DATA START

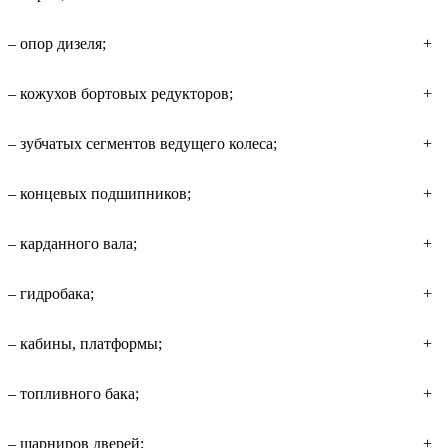
– опор дизеля;
+
– кожухов бортовых редукторов;
+
– зубчатых сегментов ведущего колеса;
+
– концевых подшипников;
+
– карданного вала;
+
– гидробака;
+
– кабины, платформы;
+
– топливного бака;
+
– шарниров дверей;
+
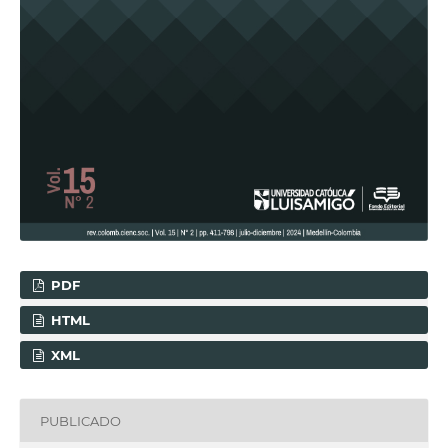
PDF
HTML
XML
PUBLICADO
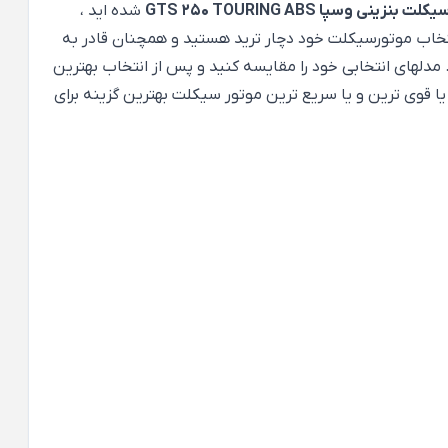
بنزینی وسپا GTS 250 TOURING ABS
شده اید ،
نتخاب موتورسیکلت خود دچار ترید هستید و همچنان قادر به
. مدلهای انتخابی خود را مقایسه کنید و پس از انتخاب بهترین
یا قوی ترین و یا سریع ترین موتور سیکلت بهترین گزینه برای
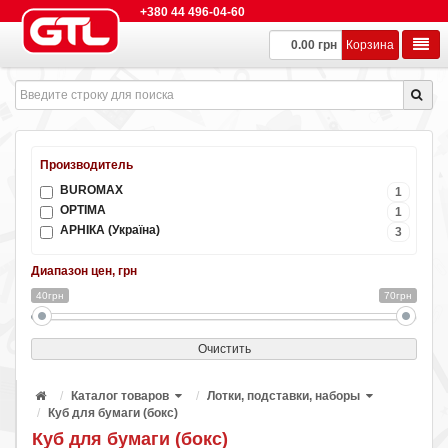
+380 44 496-04-60
0.00 грн
Корзина
Производитель
BUROMAX
1
OPTIMA
1
АРНІКА (Україна)
3
Диапазон цен, грн
40грн
70грн
Очистить
Каталог товаров
Лотки, подставки, наборы
Куб для бумаги (бокс)
Куб для бумаги (бокс)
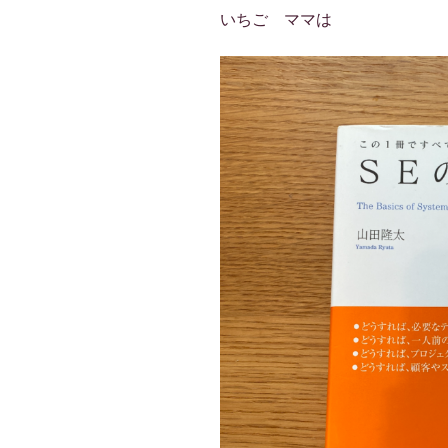
いちご ママは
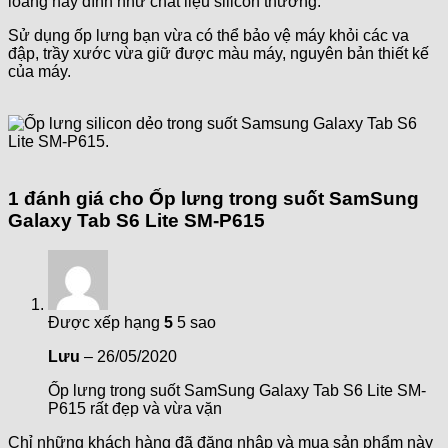
loang hay dính như chất liệu silicon thường.
Sử dụng ốp lưng bạn vừa có thể bảo vệ máy khỏi các va
đập, trầy xước vừa giữ được màu máy, nguyên bản thiết kế
của máy.
1 đánh giá cho
Ốp lưng trong suốt SamSung
Galaxy Tab S6 Lite SM-P615
Được xếp hạng
5
5 sao
Lưu
–
26/05/2020
Ốp lưng trong suốt SamSung Galaxy Tab S6 Lite SM-
P615 rất đẹp và vừa vặn
Chỉ những khách hàng đã đăng nhập và mua sản phẩm này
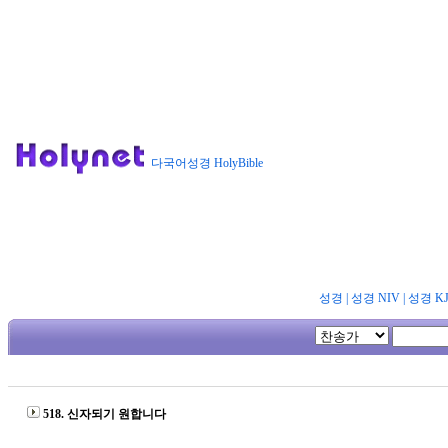
다국어성경 HolyBible
성경
|
성경 NIV
|
성경 K
518. 신자되기 원합니다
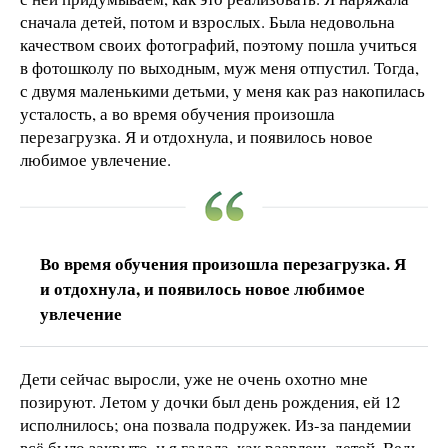
сначала детей, потом и взрослых. Была недовольна
качеством своих фотографий, поэтому пошла учиться
в фотошколу по выходным, муж меня отпустил. Тогда,
с двумя маленькими детьми, у меня как раз накопилась
усталость, а во время обучения произошла
перезагрузка. Я и отдохнула, и появилось новое
любимое увлечение.
Во время обучения произошла перезагрузка. Я
и отдохнула, и появилось новое любимое
увлечение
Дети сейчас выросли, уже не очень охотно мне
позируют. Летом у дочки был день рождения, ей 12
исполнилось; она позвала подружек. Из-за пандемии
всё было закрыто, и я гадала, как развлечь детей. Ведь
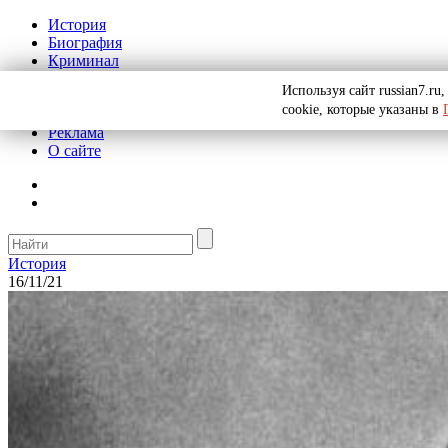
История
Биография
Криминал
СССР
Используя сайт russian7.r
Тайны
cookie, которые указаны в
Рекомендации
Реклама
О сайте
История
16/11/21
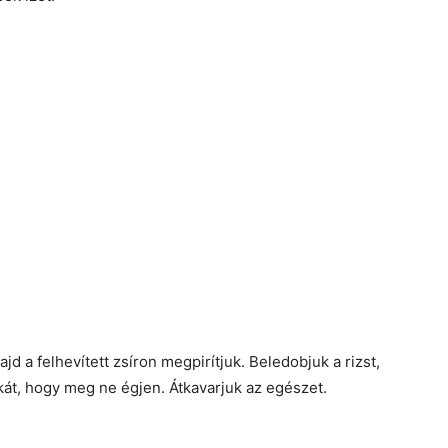
jd a felhevített zsíron megpirítjuk. Beledobjuk a rizst,
ikát, hogy meg ne égjen. Átkavarjuk az egészet.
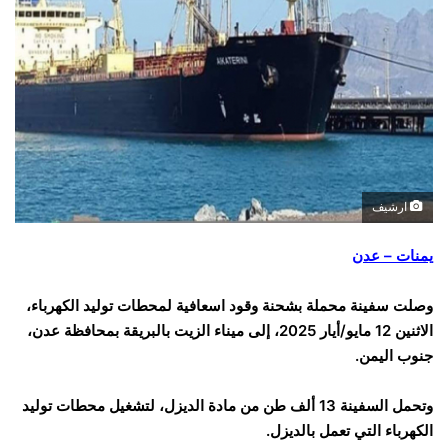
ارشيف
يمنات – عدن
وصلت سفينة محملة بشحنة وقود اسعافية لمحطات توليد الكهرباء،
الاثنين 12 مايو/أيار 2025، إلى ميناء الزيت بالبريقة بمحافظة عدن،
جنوب اليمن.
وتحمل السفينة 13 ألف طن من مادة الديزل، لتشغيل محطات توليد
الكهرباء التي تعمل بالديزل.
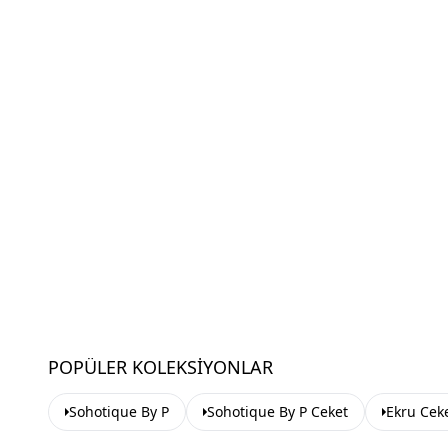
POPÜLER KOLEKSIYONLAR
Sohotique By P
Sohotique By P Ceket
Ekru Cek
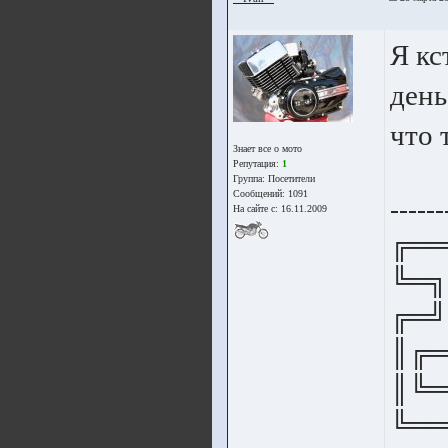
Я кс
день
что 
Знает все о мото
Репутация:
1
Группа:
Посетители
Сообщений: 1091
------
На сайте с: 16.11.2009
╔══
╚═╗
╔═╝
║╔═
║╚═
╚══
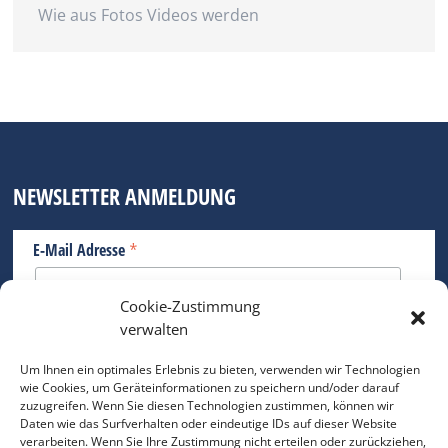
Wie aus Fotos Videos werden
NEWSLETTER ANMELDUNG
*
E-Mail Adresse
Cookie-Zustimmung
Bitte geben Sie Ihre E-Mail Adresse ein.
verwalten
*
verpflichtend
Um Ihnen ein optimales Erlebnis zu bieten, verwenden wir Technologien
wie Cookies, um Geräteinformationen zu speichern und/oder darauf
zuzugreifen. Wenn Sie diesen Technologien zustimmen, können wir
Daten wie das Surfverhalten oder eindeutige IDs auf dieser Website
verarbeiten. Wenn Sie Ihre Zustimmung nicht erteilen oder zurückziehen,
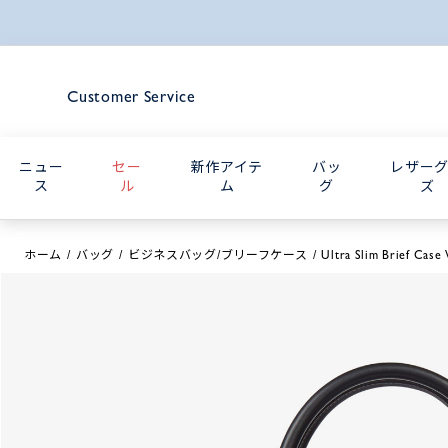
Customer Service
ニュー
セー
新作アイテ
バッ
レザー
ス
ル
ム
グ
ズ
ホーム
バッグ
ビジネスバッグ/ブリーフケース
Ultra Slim Brief Case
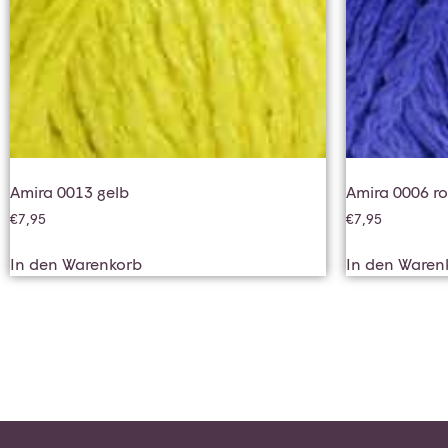
Amira 0013 gelb
Amira 0006 r
€
7,95
€
7,95
In den Warenkorb
In den Waren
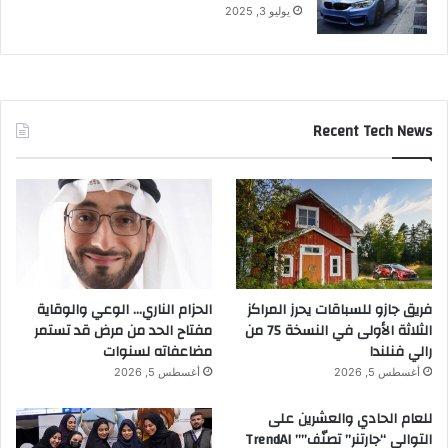
يوليو 3, 2025
Recent Tech News
فريق جازو للسباقات يحرز المراكز
الحزام الناري… الوعي والوقاية
الثلاثة الأولى في النسخة 75 من
مفتاح الحد من مرض قد تستمر
رالي فنلندا
مضاعفاته لسنوات
أغسطس 5, 2026
أغسطس 5, 2026
للعام الحادي والعشرين على
التوالي “جارتنر” تصنّف”” TrendAI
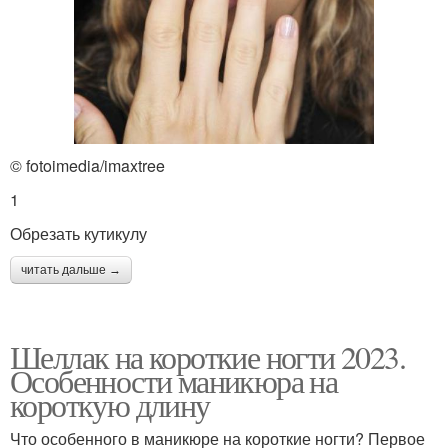
© fotoimedia/imaxtree
1
Обрезать кутикулу
читать дальше →
Шеллак на короткие ногти 2023.
Особенности маникюра на
короткую длину
Что особенного в маникюре на короткие ногти? Первое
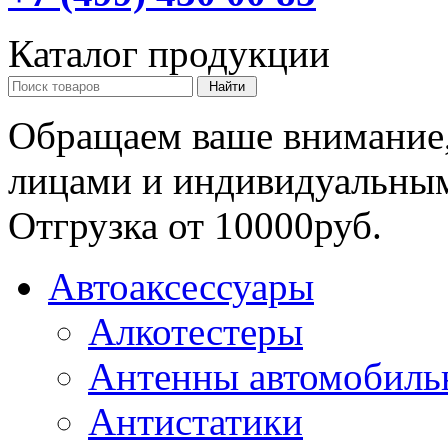
Каталог продукции
Обращаем ваше внимание,
лицами и индивидуальны
Отгрузка от 10000руб.
Автоаксессуары
Алкотестеры
Антенны автомобиль
Антистатики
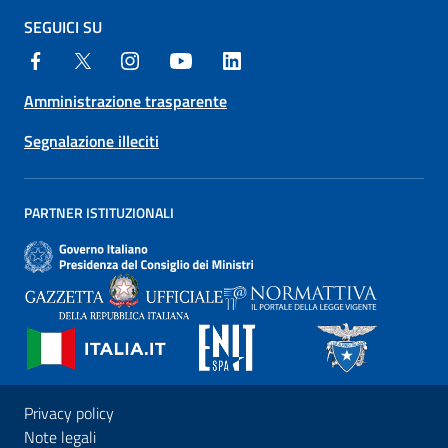
SEGUICI SU
Amministrazione trasparente
Segnalazione illeciti
PARTNER ISTITUZIONALI
Privacy policy
Note legali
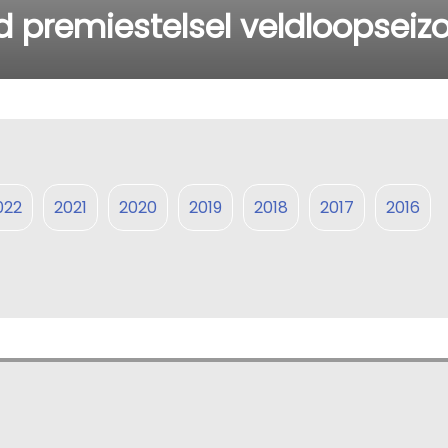
d premiestelsel veldloopsei
022
2021
2020
2019
2018
2017
2016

DATA END

◆ **DESCRIPTION OF THE TASK**:
Retype nothing except the lines from the first line of the listing above through the line with "Знает все о мото", exactly as they stand, and no pictures.

◆ **ANSWER FOR THE TASK**:
– опор дизеля;
+
– кожухов бортовых редукторов;
+
– зубчатых сегментов ведущего колеса;
+
– концевых подшипников;
+
– карданного вала;
+
– гидробака;
+
– кабины, платформы;
+
– топливного бака;
+
– шарниров дверей;
+
PDF
HTML
XML
PUBLICADO
بنزینی وسپا GTS 250 TOURING ABS
شده اید ،
نتخاب موتورسیکلت خود دچار ترید هستید و همچنان قادر به
. مدلهای انتخابی خود را مقایسه کنید و پس از انتخاب بهترین
یا قوی ترین و یا سریع ترین موتور سیکلت بهترین گزینه برای
+380 44 496-04-60
0.00 грн
Корзина
Производитель
BUROMAX
1
OPTIMA
1
АРНІКА (Україна)
3
Диапазон цен, грн
40грн
70грн
Очистить
Каталог товаров
Лотки, подставки, наборы
Куб для бумаги (бокс)
Куб для бумаги (бокс)
いちご ママは
loang hay dính như chất liệu silicon thường.
Sử dụng ốp lưng bạn vừa có thể bảo vệ máy khỏi các va
đập, trầy xước vừa giữ được màu máy, nguyên bản thiết kế
của máy.
1 đánh giá cho
Ốp lưng trong suốt SamSung
Galaxy Tab S6 Lite SM-P615
Được xếp hạng
5
5 sao
Lưu
–
26/05/2020
Ốp lưng trong suốt SamSung Galaxy Tab S6 Lite SM-
P615 rất đẹp và vừa vặn
Chỉ những khách hàng đã đăng nhập và mua sản phẩm này
다국어성경 HolyBible
성경
|
성경 NIV
|
성경 K
518. 신자되기 원합니다
сначала детей, потом и взрослых. Была недовольна
качеством своих фотографий, поэтому пошла учиться
в фотошколу по выходным, муж меня отпустил. Тогда,
с двумя маленькими детьми, у меня как раз накопилась
усталость, а во время обучения произошла
перезагрузка. Я и отдохнула, и появилось новое
любимое увлечение.
Во время обучения произошла перезагрузка. Я
и отдохнула, и появилось новое любимое
увлечение
Дети сейчас выросли, уже не очень охотно мне
позируют. Летом у дочки был день рождения, ей 12
исполнилось; она позвала подружек. Из-за пандемии
всё было закрыто, и я гадала, как развлечь детей. Ведь
История
Биография
Криминал
СССР
Используя сайт russian7.r
Тайны
cookie, которые указаны в
Рекомендации
Реклама
О сайте
История
16/11/21
jd a felhevített zsíron megpirítjuk. Beledobjuk a rizst,
ikát, hogy meg ne égjen. Átkavarjuk az egészet.
ارشيف
يمنات – عدن
وصلت سفينة محملة بشحنة وقود اسعافية لمحطات توليد الكهرباء،
الاثنين 12 مايو/أيار 2025، إلى ميناء الزيت بالبريقة بمحافظة عدن،
جنوب اليمن.
وتحمل السفينة 13 ألف طن من مادة الديزل، لتشغيل محطات توليد
الكهرباء التي تعمل بالديزل.
POPÜLER KOLEKSIYONLAR
Sohotique By P
Sohotique By P Ceket
Ekru Cek
Я кс
день
что 
Знает все о мото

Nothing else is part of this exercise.